Skip all pictures; return exactly the lines from the one containing "Segment anything that" through the end of the data.

**SUPPLIED RECORDS**

● ● ● ● ●

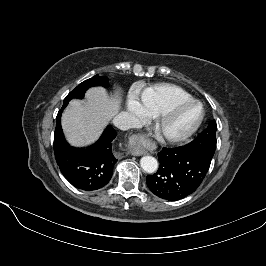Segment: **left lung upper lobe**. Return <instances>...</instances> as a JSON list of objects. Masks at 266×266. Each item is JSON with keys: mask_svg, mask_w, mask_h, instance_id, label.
<instances>
[{"mask_svg": "<svg viewBox=\"0 0 266 266\" xmlns=\"http://www.w3.org/2000/svg\"><path fill=\"white\" fill-rule=\"evenodd\" d=\"M217 125L213 120L195 140L188 144L189 148L199 153L206 161L211 163L216 148Z\"/></svg>", "mask_w": 266, "mask_h": 266, "instance_id": "left-lung-upper-lobe-1", "label": "left lung upper lobe"}]
</instances>
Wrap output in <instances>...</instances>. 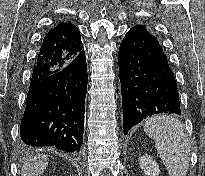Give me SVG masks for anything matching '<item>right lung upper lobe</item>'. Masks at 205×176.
<instances>
[{
	"label": "right lung upper lobe",
	"instance_id": "1",
	"mask_svg": "<svg viewBox=\"0 0 205 176\" xmlns=\"http://www.w3.org/2000/svg\"><path fill=\"white\" fill-rule=\"evenodd\" d=\"M80 32L71 23H61L44 37L30 87L59 72L78 54L83 52Z\"/></svg>",
	"mask_w": 205,
	"mask_h": 176
}]
</instances>
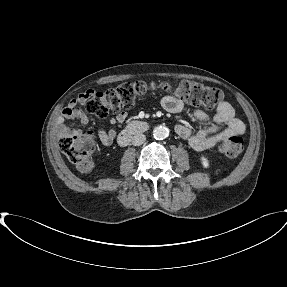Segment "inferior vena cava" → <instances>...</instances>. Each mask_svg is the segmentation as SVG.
I'll return each mask as SVG.
<instances>
[{
    "label": "inferior vena cava",
    "instance_id": "602c4592",
    "mask_svg": "<svg viewBox=\"0 0 287 287\" xmlns=\"http://www.w3.org/2000/svg\"><path fill=\"white\" fill-rule=\"evenodd\" d=\"M146 141V136L144 134H135L132 137V144L134 146H140Z\"/></svg>",
    "mask_w": 287,
    "mask_h": 287
}]
</instances>
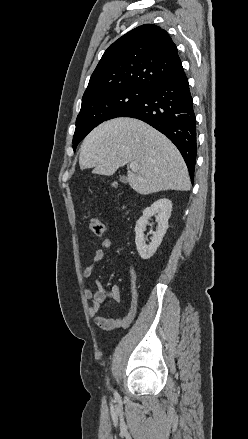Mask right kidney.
I'll return each mask as SVG.
<instances>
[{
  "label": "right kidney",
  "instance_id": "obj_1",
  "mask_svg": "<svg viewBox=\"0 0 248 439\" xmlns=\"http://www.w3.org/2000/svg\"><path fill=\"white\" fill-rule=\"evenodd\" d=\"M172 201L166 198L155 201L150 207L143 211V215L136 222L135 226V244L140 257L147 260L153 256L160 246L162 239L168 229V219L171 216ZM155 216L158 226L156 231H150L152 234L151 242L147 245L144 236L146 225L149 219Z\"/></svg>",
  "mask_w": 248,
  "mask_h": 439
}]
</instances>
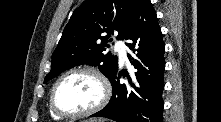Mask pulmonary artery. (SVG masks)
<instances>
[{
    "label": "pulmonary artery",
    "instance_id": "obj_1",
    "mask_svg": "<svg viewBox=\"0 0 221 122\" xmlns=\"http://www.w3.org/2000/svg\"><path fill=\"white\" fill-rule=\"evenodd\" d=\"M115 50L119 54V58L121 62H125L127 60V47L122 41H117L115 43Z\"/></svg>",
    "mask_w": 221,
    "mask_h": 122
}]
</instances>
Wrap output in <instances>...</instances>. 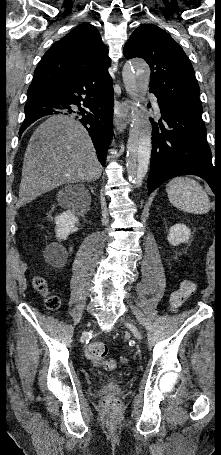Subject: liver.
<instances>
[{
  "mask_svg": "<svg viewBox=\"0 0 221 455\" xmlns=\"http://www.w3.org/2000/svg\"><path fill=\"white\" fill-rule=\"evenodd\" d=\"M101 173L86 129L72 117L51 116L30 138L16 207L63 184L95 181Z\"/></svg>",
  "mask_w": 221,
  "mask_h": 455,
  "instance_id": "1",
  "label": "liver"
}]
</instances>
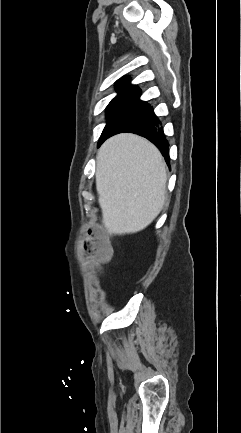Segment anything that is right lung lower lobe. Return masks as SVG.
I'll return each instance as SVG.
<instances>
[{
  "label": "right lung lower lobe",
  "instance_id": "right-lung-lower-lobe-1",
  "mask_svg": "<svg viewBox=\"0 0 241 433\" xmlns=\"http://www.w3.org/2000/svg\"><path fill=\"white\" fill-rule=\"evenodd\" d=\"M159 124L160 121L154 114L152 107H149L141 116H139L135 121H133L121 132H132L147 138L158 147L161 153L165 156L167 164H169V144L164 136L163 129L159 128ZM110 136H108L107 138H109Z\"/></svg>",
  "mask_w": 241,
  "mask_h": 433
}]
</instances>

● ● ● ● ●

**RESPONSE TO THE TASK**
Segment anything that is right lung lower lobe. Return masks as SVG.
I'll return each instance as SVG.
<instances>
[{
  "label": "right lung lower lobe",
  "instance_id": "right-lung-lower-lobe-1",
  "mask_svg": "<svg viewBox=\"0 0 241 433\" xmlns=\"http://www.w3.org/2000/svg\"><path fill=\"white\" fill-rule=\"evenodd\" d=\"M159 124L160 121L154 114L152 107H149L141 116H139L135 121H133L121 132H132L147 138L158 147L161 153L165 156L167 164H169V144L164 136L163 129L159 128ZM110 136H108L107 138H109Z\"/></svg>",
  "mask_w": 241,
  "mask_h": 433
}]
</instances>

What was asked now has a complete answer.